L’usage de la biométrie sur les cartes de paiement pourrait également se répandre dans les années à venir. Pour valider une opération, plus besoin d’utiliser son code secret grâce au lecteur d’empreintes intégré. A noter que la société Gemalto (en cours de rachat par Thalès) a lancé il y a quelques mois la première carte à reconnaissance digitale permettant de payer aussi en sans contact.

Mais une des innovations les plus intéressantes concerne l’open payement. Cette technologie est apparue il y a maintenant quelques années et permet entre autres d’utiliser sa carte bancaire comme titre de transport. Pour cela, il suffit simplement de passer sa carte bancaire sur une borne sans contact lorsque l’on accède et que l’on quitte le réseau de transports en commun. Cela permet de définir le trajet effectué par l’usager et de facturer avec précision la distance parcourue.

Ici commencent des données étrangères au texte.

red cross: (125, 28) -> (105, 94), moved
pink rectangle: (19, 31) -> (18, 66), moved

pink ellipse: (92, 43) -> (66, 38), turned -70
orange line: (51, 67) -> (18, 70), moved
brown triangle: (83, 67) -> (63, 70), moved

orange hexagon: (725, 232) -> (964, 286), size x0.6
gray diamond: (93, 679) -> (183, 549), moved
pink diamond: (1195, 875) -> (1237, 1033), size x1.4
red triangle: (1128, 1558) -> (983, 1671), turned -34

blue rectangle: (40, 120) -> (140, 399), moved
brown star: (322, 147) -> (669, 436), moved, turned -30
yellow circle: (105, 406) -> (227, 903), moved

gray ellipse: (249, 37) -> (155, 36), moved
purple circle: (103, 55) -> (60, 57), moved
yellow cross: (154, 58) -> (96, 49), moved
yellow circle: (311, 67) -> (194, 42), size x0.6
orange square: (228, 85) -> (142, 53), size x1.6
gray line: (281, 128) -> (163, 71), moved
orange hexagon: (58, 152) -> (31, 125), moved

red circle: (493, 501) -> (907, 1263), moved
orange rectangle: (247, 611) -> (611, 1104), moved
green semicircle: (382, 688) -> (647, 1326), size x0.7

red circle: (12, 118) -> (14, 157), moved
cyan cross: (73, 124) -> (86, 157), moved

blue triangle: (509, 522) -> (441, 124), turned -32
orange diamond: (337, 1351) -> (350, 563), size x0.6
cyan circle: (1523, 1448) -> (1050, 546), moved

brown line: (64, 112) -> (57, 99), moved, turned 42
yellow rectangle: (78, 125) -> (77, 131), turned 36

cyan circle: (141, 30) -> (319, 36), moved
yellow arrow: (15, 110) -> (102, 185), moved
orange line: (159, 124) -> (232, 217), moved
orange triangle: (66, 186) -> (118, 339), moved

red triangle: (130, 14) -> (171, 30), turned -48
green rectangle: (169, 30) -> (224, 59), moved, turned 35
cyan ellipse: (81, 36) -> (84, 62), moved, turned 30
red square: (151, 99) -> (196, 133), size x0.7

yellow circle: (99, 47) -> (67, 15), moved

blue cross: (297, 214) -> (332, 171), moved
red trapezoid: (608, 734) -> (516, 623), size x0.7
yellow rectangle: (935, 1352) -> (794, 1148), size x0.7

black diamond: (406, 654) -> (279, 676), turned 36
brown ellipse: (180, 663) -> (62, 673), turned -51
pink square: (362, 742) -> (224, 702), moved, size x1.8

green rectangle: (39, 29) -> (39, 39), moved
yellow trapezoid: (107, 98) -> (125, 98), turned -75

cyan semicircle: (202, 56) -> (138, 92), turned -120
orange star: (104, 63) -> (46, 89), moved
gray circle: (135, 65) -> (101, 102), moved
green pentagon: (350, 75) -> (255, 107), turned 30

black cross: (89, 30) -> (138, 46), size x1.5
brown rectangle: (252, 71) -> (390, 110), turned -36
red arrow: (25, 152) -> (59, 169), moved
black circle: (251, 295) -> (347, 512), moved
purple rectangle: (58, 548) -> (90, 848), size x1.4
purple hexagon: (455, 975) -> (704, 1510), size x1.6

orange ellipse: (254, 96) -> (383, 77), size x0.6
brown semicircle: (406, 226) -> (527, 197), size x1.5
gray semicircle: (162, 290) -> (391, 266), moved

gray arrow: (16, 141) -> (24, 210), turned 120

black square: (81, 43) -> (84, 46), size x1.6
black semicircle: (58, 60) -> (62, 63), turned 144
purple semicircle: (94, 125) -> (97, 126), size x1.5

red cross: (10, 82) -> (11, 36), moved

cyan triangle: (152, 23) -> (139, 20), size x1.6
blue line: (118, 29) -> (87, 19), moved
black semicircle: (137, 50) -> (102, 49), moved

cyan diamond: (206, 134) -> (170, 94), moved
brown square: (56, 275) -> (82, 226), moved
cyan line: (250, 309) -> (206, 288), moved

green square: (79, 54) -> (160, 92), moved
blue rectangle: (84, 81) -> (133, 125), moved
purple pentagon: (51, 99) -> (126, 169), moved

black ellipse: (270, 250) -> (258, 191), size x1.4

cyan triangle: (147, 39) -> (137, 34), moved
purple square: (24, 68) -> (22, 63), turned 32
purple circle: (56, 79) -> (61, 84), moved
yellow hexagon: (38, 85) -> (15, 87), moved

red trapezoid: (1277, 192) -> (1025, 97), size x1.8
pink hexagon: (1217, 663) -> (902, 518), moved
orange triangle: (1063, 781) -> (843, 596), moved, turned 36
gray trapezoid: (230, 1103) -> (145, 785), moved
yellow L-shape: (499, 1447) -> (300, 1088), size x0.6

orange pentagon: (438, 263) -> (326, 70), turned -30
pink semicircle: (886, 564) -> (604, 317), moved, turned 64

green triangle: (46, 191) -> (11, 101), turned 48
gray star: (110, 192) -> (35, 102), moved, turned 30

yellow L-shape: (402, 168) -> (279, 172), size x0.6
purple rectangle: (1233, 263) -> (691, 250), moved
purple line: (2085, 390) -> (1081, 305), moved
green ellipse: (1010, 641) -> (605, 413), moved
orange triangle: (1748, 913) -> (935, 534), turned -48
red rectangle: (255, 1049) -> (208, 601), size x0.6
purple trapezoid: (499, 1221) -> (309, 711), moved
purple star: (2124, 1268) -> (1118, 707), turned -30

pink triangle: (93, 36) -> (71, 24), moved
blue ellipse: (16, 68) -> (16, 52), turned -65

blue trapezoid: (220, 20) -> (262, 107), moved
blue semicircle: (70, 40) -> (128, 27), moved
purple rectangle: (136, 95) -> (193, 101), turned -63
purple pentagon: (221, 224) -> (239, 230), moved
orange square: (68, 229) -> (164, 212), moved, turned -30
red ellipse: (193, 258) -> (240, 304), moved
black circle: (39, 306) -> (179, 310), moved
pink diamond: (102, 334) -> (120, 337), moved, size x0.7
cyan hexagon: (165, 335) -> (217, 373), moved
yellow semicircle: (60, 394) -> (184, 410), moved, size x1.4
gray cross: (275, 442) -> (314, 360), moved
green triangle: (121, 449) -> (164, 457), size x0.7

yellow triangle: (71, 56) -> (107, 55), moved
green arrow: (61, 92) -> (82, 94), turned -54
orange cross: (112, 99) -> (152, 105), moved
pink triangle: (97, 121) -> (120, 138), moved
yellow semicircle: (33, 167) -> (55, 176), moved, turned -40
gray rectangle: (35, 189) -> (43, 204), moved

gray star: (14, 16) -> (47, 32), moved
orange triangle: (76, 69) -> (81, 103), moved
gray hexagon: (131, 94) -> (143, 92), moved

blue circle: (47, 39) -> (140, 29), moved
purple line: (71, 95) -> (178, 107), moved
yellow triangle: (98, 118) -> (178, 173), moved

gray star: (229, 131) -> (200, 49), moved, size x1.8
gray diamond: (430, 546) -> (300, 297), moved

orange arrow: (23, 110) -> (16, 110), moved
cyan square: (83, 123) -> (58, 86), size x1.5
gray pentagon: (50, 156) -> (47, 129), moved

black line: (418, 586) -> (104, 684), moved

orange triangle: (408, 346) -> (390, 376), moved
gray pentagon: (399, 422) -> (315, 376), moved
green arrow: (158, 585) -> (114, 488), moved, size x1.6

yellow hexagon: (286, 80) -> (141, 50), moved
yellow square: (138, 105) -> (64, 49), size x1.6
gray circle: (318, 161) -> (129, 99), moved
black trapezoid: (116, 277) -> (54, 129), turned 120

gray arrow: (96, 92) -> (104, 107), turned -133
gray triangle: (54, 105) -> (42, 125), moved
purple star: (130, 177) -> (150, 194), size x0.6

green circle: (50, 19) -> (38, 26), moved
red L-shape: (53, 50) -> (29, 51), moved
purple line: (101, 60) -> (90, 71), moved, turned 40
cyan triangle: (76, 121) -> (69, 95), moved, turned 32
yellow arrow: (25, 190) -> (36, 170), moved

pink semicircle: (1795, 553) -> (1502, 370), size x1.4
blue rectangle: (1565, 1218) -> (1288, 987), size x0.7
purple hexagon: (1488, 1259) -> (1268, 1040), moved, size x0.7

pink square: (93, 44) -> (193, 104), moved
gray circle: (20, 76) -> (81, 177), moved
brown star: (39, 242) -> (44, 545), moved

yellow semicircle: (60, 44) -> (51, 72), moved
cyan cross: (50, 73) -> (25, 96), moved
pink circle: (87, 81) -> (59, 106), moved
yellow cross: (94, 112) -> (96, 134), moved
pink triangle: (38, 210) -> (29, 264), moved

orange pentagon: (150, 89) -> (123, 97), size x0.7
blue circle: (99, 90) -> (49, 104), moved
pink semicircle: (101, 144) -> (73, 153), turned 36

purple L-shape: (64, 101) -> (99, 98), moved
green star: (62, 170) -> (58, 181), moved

Cette technologie est présente à Londres depuis plusieurs années et arrive petit à petit en France, avec une première application à Dijon depuis le début de l’année.

Ainsi, ce nouveau service offre une multitude de possibilités et pourrait être utilisé, à terme, dans bon nombre d’endroits (parkings, musées, …).

Le paiement mobile, pire ennemi de la carte bancaire « physique » ?

L’arrivé du paiement mobile sans contact (Apple Pay, Carrefour Pay, …) n’a pas encore eu, en France, le succès escompté et son utilisation reste encore marginale. D’après une étude de l’institut FutureThinking menée en 2015, « seuls 7% des répondants déclaraient payer via le sans contact tous les mois depuis leur smartphone ». Les raisons sont multiples mais il est possible de ressortir 2 causes principales :

  • Un avantage encore limité par rapport au paiement NFC (Near Field Communication) par carte bancaire
  • Une appréhension des individus de voir leurs données être piratées

Ainsi, la carte bancaire garde en France une longueur d’avance par rapport aux autres moyens de paiement. Les innovations actuellement en phase d’expérimentation et celles apparues ces dernières années (sans contact, Open Payment, …) offrent encore de beaux jours aux cartes bancaires. Cependant, à terme, il est grandement probable que le paiement mobile devienne la norme en France et dans le monde.